Print every entry below exactly, leaving out the pictures.

* [Page layout parsing data]
□ □ □
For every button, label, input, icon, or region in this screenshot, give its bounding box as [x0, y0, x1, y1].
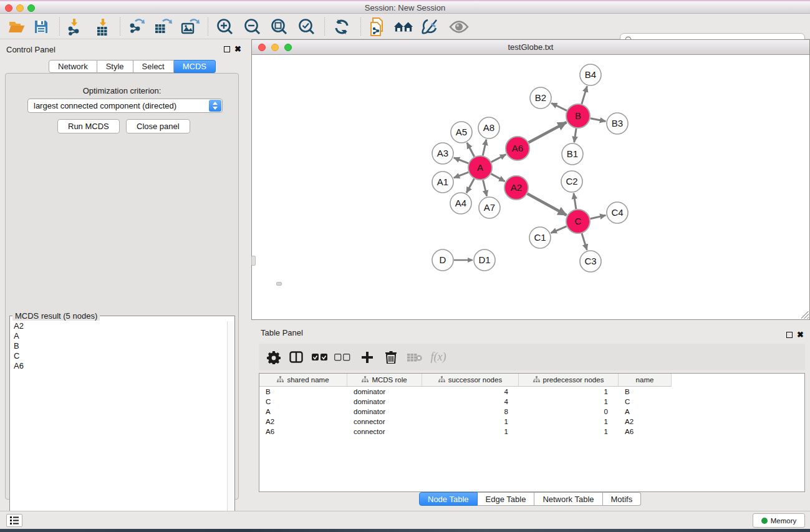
tab-network[interactable]: Network: [49, 60, 97, 73]
close-panel-button[interactable]: Close panel: [126, 119, 190, 133]
node-A2[interactable]: A2: [504, 176, 528, 200]
edge-C-C1[interactable]: [551, 226, 566, 233]
plus-icon[interactable]: [357, 347, 377, 367]
gear-icon[interactable]: [264, 347, 284, 367]
zoom-out-icon[interactable]: [243, 17, 263, 37]
trash-icon[interactable]: [381, 347, 401, 367]
column-header-name[interactable]: name: [619, 374, 672, 387]
edge-C-C3[interactable]: [582, 233, 587, 250]
edge-C-C4[interactable]: [591, 215, 606, 219]
edge-C-C2[interactable]: [574, 193, 576, 209]
edge-A-A3[interactable]: [454, 158, 469, 163]
edge-A-A5[interactable]: [467, 143, 475, 157]
network-graph[interactable]: B4B2BB3A5A8A6A3B1AA1C2A2A4A7C4CC1DD1C3: [252, 55, 809, 319]
node-A8[interactable]: A8: [478, 117, 499, 138]
node-B2[interactable]: B2: [530, 87, 551, 109]
node-D[interactable]: D: [432, 249, 453, 271]
task-list-button[interactable]: [6, 514, 22, 527]
import-table-icon[interactable]: [94, 17, 113, 37]
result-scrollbar[interactable]: [227, 321, 234, 527]
houses-icon[interactable]: [393, 17, 413, 37]
edge-A-A8[interactable]: [483, 140, 486, 156]
tab-node-table[interactable]: Node Table: [419, 492, 478, 506]
edge-A-A6[interactable]: [491, 155, 506, 162]
column-header-shared-name[interactable]: shared name: [259, 374, 347, 387]
node-D1[interactable]: D1: [474, 249, 495, 271]
edge-A2-C[interactable]: [528, 194, 567, 215]
node-B4[interactable]: B4: [580, 64, 601, 85]
column-split-icon[interactable]: [286, 347, 306, 367]
node-A3[interactable]: A3: [432, 143, 453, 164]
open-folder-icon[interactable]: [7, 17, 27, 37]
result-item[interactable]: A6: [11, 361, 226, 371]
edge-B-B2[interactable]: [551, 103, 567, 110]
edge-B-B3[interactable]: [591, 118, 606, 122]
checked-boxes-icon[interactable]: [310, 347, 330, 367]
node-C3[interactable]: C3: [580, 251, 601, 272]
result-item[interactable]: B: [11, 341, 226, 351]
node-A6[interactable]: A6: [506, 137, 529, 160]
edge-A-A7[interactable]: [483, 180, 487, 196]
table-row[interactable]: A2connector11A2: [259, 417, 804, 427]
table-row[interactable]: Adominator80A: [259, 407, 804, 417]
close-panel-icon[interactable]: ✖: [234, 44, 241, 54]
edge-A-A4[interactable]: [466, 179, 474, 193]
eye-icon[interactable]: [449, 17, 469, 37]
node-C[interactable]: C: [566, 210, 590, 233]
tab-network-table[interactable]: Network Table: [534, 492, 602, 506]
table-row[interactable]: A6connector11A6: [259, 427, 804, 437]
node-C1[interactable]: C1: [529, 227, 551, 248]
edge-B-B1[interactable]: [574, 128, 576, 142]
unchecked-boxes-icon[interactable]: [332, 347, 352, 367]
node-B1[interactable]: B1: [562, 143, 583, 165]
refresh-icon[interactable]: [332, 17, 352, 37]
tab-style[interactable]: Style: [97, 60, 133, 73]
node-A7[interactable]: A7: [479, 197, 500, 218]
table-row[interactable]: Cdominator41C: [259, 397, 804, 407]
splitter-grip[interactable]: [276, 282, 282, 286]
run-mcds-button[interactable]: Run MCDS: [57, 119, 120, 133]
table-row[interactable]: Bdominator41B: [259, 387, 804, 397]
tab-motifs[interactable]: Motifs: [603, 492, 642, 506]
save-icon[interactable]: [31, 17, 51, 37]
result-item[interactable]: A: [11, 331, 226, 341]
column-header-mcds-role[interactable]: MCDS role: [347, 374, 422, 387]
import-network-icon[interactable]: [65, 17, 85, 37]
node-C2[interactable]: C2: [561, 171, 582, 192]
column-header-predecessor-nodes[interactable]: predecessor nodes: [519, 374, 619, 387]
zoom-in-icon[interactable]: [215, 17, 235, 37]
window-resize-grip[interactable]: [801, 311, 809, 319]
canvas-side-grip[interactable]: [251, 256, 256, 266]
float-table-panel-icon[interactable]: [786, 332, 793, 338]
export-network-icon[interactable]: [126, 17, 146, 37]
export-table-icon[interactable]: [153, 17, 173, 37]
documents-network-icon[interactable]: [368, 17, 388, 37]
tab-edge-table[interactable]: Edge Table: [478, 492, 535, 506]
tab-select[interactable]: Select: [133, 60, 174, 73]
edge-B-B4[interactable]: [582, 86, 587, 104]
result-item[interactable]: A2: [11, 321, 226, 331]
tab-mcds[interactable]: MCDS: [174, 60, 216, 73]
column-header-successor-nodes[interactable]: successor nodes: [422, 374, 519, 387]
node-A1[interactable]: A1: [432, 172, 453, 193]
node-B3[interactable]: B3: [607, 113, 628, 134]
edge-A-A1[interactable]: [454, 172, 469, 178]
float-panel-icon[interactable]: [224, 46, 230, 52]
edge-A6-B[interactable]: [529, 122, 567, 143]
close-table-panel-icon[interactable]: ✖: [797, 330, 804, 339]
edge-A-A2[interactable]: [491, 174, 505, 181]
node-A4[interactable]: A4: [450, 193, 471, 214]
function-icon[interactable]: f(x): [428, 347, 448, 367]
pen-slash-icon[interactable]: [420, 17, 440, 37]
network-canvas[interactable]: B4B2BB3A5A8A6A3B1AA1C2A2A4A7C4CC1DD1C3: [252, 55, 809, 319]
node-A[interactable]: A: [468, 156, 492, 180]
node-A5[interactable]: A5: [451, 122, 472, 143]
export-image-icon[interactable]: [180, 17, 200, 37]
criterion-select[interactable]: largest connected component (directed): [27, 99, 223, 113]
node-C4[interactable]: C4: [607, 202, 628, 223]
result-item[interactable]: C: [11, 351, 226, 361]
zoom-selected-icon[interactable]: [297, 17, 317, 37]
delete-table-icon[interactable]: [405, 347, 425, 367]
zoom-fit-icon[interactable]: [269, 17, 289, 37]
memory-button[interactable]: Memory: [753, 513, 805, 528]
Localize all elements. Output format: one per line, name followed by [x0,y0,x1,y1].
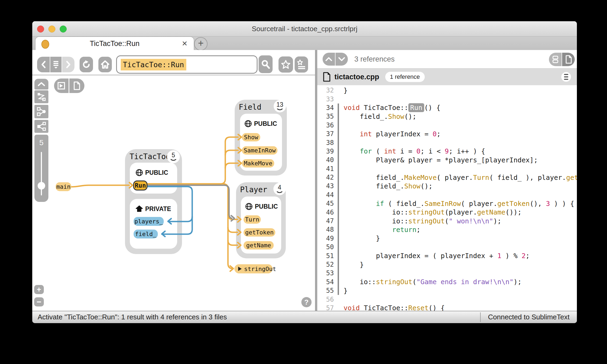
□ □ □
* [THE ANSWER]
For every button, label, input, icon, or region in this screenshot, give its bounding box as [x0, y0, x1, y1].
tab-network[interactable]: Network: [49, 60, 97, 73]
close-panel-button[interactable]: Close panel: [126, 119, 190, 133]
node-A2[interactable]: A2: [504, 176, 528, 200]
edge-C-C1[interactable]: [551, 226, 566, 233]
plus-icon[interactable]: [357, 347, 377, 367]
gear-icon[interactable]: [264, 347, 284, 367]
zoom-out-icon[interactable]: [243, 17, 263, 37]
trash-icon[interactable]: [381, 347, 401, 367]
column-header-name[interactable]: name: [619, 374, 672, 387]
edge-C-C3[interactable]: [582, 233, 587, 250]
edge-C-C4[interactable]: [591, 215, 606, 219]
edge-C-C2[interactable]: [574, 193, 576, 209]
edge-A-A3[interactable]: [454, 158, 469, 163]
edge-A-A5[interactable]: [467, 143, 475, 157]
network-graph[interactable]: B4B2BB3A5A8A6A3B1AA1C2A2A4A7C4CC1DD1C3: [252, 55, 809, 319]
node-A8[interactable]: A8: [478, 117, 499, 138]
node-B2[interactable]: B2: [530, 87, 551, 109]
node-D[interactable]: D: [432, 249, 453, 271]
task-list-button[interactable]: [6, 514, 22, 527]
import-table-icon[interactable]: [94, 17, 113, 37]
result-scrollbar[interactable]: [227, 321, 234, 527]
houses-icon[interactable]: [393, 17, 413, 37]
edge-A-A8[interactable]: [483, 140, 486, 156]
tab-node-table[interactable]: Node Table: [419, 492, 478, 506]
edge-A-A6[interactable]: [491, 155, 506, 162]
column-header-shared-name[interactable]: shared name: [259, 374, 347, 387]
node-D1[interactable]: D1: [474, 249, 495, 271]
edge-A2-C[interactable]: [528, 194, 567, 215]
node-B4[interactable]: B4: [580, 64, 601, 85]
column-split-icon[interactable]: [286, 347, 306, 367]
node-A3[interactable]: A3: [432, 143, 453, 164]
open-folder-icon[interactable]: [7, 17, 27, 37]
result-item[interactable]: A6: [11, 361, 226, 371]
edge-B-B2[interactable]: [551, 103, 567, 110]
edge-B-B3[interactable]: [591, 118, 606, 122]
checked-boxes-icon[interactable]: [310, 347, 330, 367]
node-C3[interactable]: C3: [580, 251, 601, 272]
result-item[interactable]: B: [11, 341, 226, 351]
node-A6[interactable]: A6: [506, 137, 529, 160]
edge-A-A7[interactable]: [483, 180, 487, 196]
table-row[interactable]: A2connector11A2: [259, 417, 804, 427]
table-row[interactable]: Adominator80A: [259, 407, 804, 417]
close-panel-icon[interactable]: ✖: [234, 44, 241, 54]
edge-A-A4[interactable]: [466, 179, 474, 193]
eye-icon[interactable]: [449, 17, 469, 37]
node-C[interactable]: C: [566, 210, 590, 233]
tab-network-table[interactable]: Network Table: [534, 492, 602, 506]
table-row[interactable]: A6connector11A6: [259, 427, 804, 437]
node-C1[interactable]: C1: [529, 227, 551, 248]
edge-B-B1[interactable]: [574, 128, 576, 142]
unchecked-boxes-icon[interactable]: [332, 347, 352, 367]
node-B1[interactable]: B1: [562, 143, 583, 165]
refresh-icon[interactable]: [332, 17, 352, 37]
tab-style[interactable]: Style: [97, 60, 133, 73]
node-A7[interactable]: A7: [479, 197, 500, 218]
table-row[interactable]: Cdominator41C: [259, 397, 804, 407]
splitter-grip[interactable]: [276, 282, 282, 286]
run-mcds-button[interactable]: Run MCDS: [57, 119, 120, 133]
table-row[interactable]: Bdominator41B: [259, 387, 804, 397]
tab-motifs[interactable]: Motifs: [603, 492, 642, 506]
save-icon[interactable]: [31, 17, 51, 37]
result-item[interactable]: A: [11, 331, 226, 341]
column-header-mcds-role[interactable]: MCDS role: [347, 374, 422, 387]
import-network-icon[interactable]: [65, 17, 85, 37]
node-C2[interactable]: C2: [561, 171, 582, 192]
column-header-predecessor-nodes[interactable]: predecessor nodes: [519, 374, 619, 387]
zoom-in-icon[interactable]: [215, 17, 235, 37]
window-resize-grip[interactable]: [801, 311, 809, 319]
canvas-side-grip[interactable]: [251, 256, 256, 266]
float-table-panel-icon[interactable]: [786, 332, 793, 338]
export-network-icon[interactable]: [126, 17, 146, 37]
export-table-icon[interactable]: [153, 17, 173, 37]
documents-network-icon[interactable]: [368, 17, 388, 37]
tab-edge-table[interactable]: Edge Table: [478, 492, 535, 506]
tab-select[interactable]: Select: [133, 60, 174, 73]
edge-B-B4[interactable]: [582, 86, 587, 104]
result-item[interactable]: A2: [11, 321, 226, 331]
tab-mcds[interactable]: MCDS: [174, 60, 216, 73]
column-header-successor-nodes[interactable]: successor nodes: [422, 374, 519, 387]
node-A1[interactable]: A1: [432, 172, 453, 193]
node-B3[interactable]: B3: [607, 113, 628, 134]
edge-A-A1[interactable]: [454, 172, 469, 178]
float-panel-icon[interactable]: [224, 46, 230, 52]
edge-A6-B[interactable]: [529, 122, 567, 143]
close-table-panel-icon[interactable]: ✖: [797, 330, 804, 339]
edge-A-A2[interactable]: [491, 174, 505, 181]
node-A4[interactable]: A4: [450, 193, 471, 214]
function-icon[interactable]: f(x): [428, 347, 448, 367]
pen-slash-icon[interactable]: [420, 17, 440, 37]
network-canvas[interactable]: B4B2BB3A5A8A6A3B1AA1C2A2A4A7C4CC1DD1C3: [252, 55, 809, 319]
node-A[interactable]: A: [468, 156, 492, 180]
node-A5[interactable]: A5: [451, 122, 472, 143]
export-image-icon[interactable]: [180, 17, 200, 37]
criterion-select[interactable]: largest connected component (directed): [27, 99, 223, 113]
node-C4[interactable]: C4: [607, 202, 628, 223]
result-item[interactable]: C: [11, 351, 226, 361]
zoom-selected-icon[interactable]: [297, 17, 317, 37]
delete-table-icon[interactable]: [405, 347, 425, 367]
zoom-fit-icon[interactable]: [269, 17, 289, 37]
memory-button[interactable]: Memory: [753, 513, 805, 528]
Localize all elements. Output format: one per line, name followed by [x0,y0,x1,y1].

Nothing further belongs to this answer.